Typing in the pool room

Published 12:00 am Monday, July 7, 2014

Whenever my computer gives me problems, I sometimes go to the local library. But since it has a daily computer limit of 60 minutes, I often go to another place where time seems to be put on the back burner (in more ways than one) — the Ballou Park Senior Center in Danville.
There, the computer room is actually part of the “pool room,” and by that I don’t mean swimming, since humidity to the point of “liquidity” is no friend to electronics.
The kind of “pool” of which I speak is the kind which Professor Harold Hill stated was the beginning of the road to perdition in the Broadway Musical, “The Music Man.” I think his judgement of the game was a little harsh, because if these senior practitioners of billiards are on the road to perdition, then they are the most gentlemanly men on that path whom I’ve run across. (This wording makes it sound like I’m going that way too.)
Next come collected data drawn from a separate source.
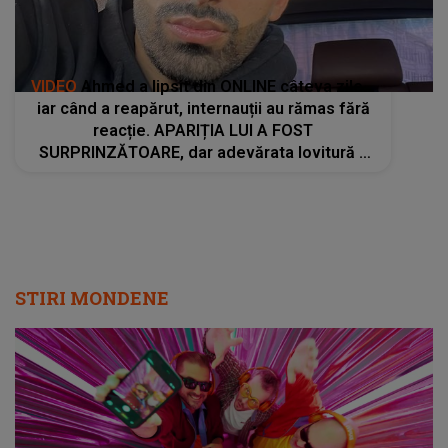
VIDEO
Ahmed a lipsit din ONLINE câteva zile...
iar când a reapărut, internauții au rămas fără
reacție. APARIȚIA LUI A FOST
SURPRINZĂTOARE, dar adevărata lovitură a
fost când au auzit: "Nu îmi vine să cred că..."
STIRI MONDENE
Only a partition separates the computers from the men playing pool. When the cue ball strikes, it strikes with such force and volume as to make the computer user (one not accustomed) almost jump like a deer during deer-hunting season.
The men become quite loud in their play. Each takes his turn in poking fun at the pool prowess of another, with none left out from being a “poker” or a “pokee” (nothing to do with the goofy Facebook terminology). It is all done in good-natured fun, and I’ve yet to hear a curse, which would probably be the case if I were listening to the same game being played by the young men of today.
Speaking of “young men,” that’s what these men sound like! In their love of life and the fellowship of each other, they are like a rejuvenating antioxidant, adding days, months, even years to each other’s lives.
A young lady teaching a computer class had to ask them to “hold it down” one day so she could do her job. Without a gripe, their decibel level dropped immediately.
When one of the ladies in the office gives these “seasoned” billiards-playing men the “five-minute warning” at 4:55, I hear “Yes ma’am,” just as I heard at Granite Quarry School years ago.
Sometimes while typing, I hear singing from the choir of seniors downstairs. Female voices predominate, just as at church, but in that senior center predominance, longevity may also be a factor.
Years ago, my late wife Diane and I gave a musical program of song and piano at a senior center in Salisbury to which my mother belonged. After the finishing of each song, my young daughter Rachel shouted out, “What’s next dad?”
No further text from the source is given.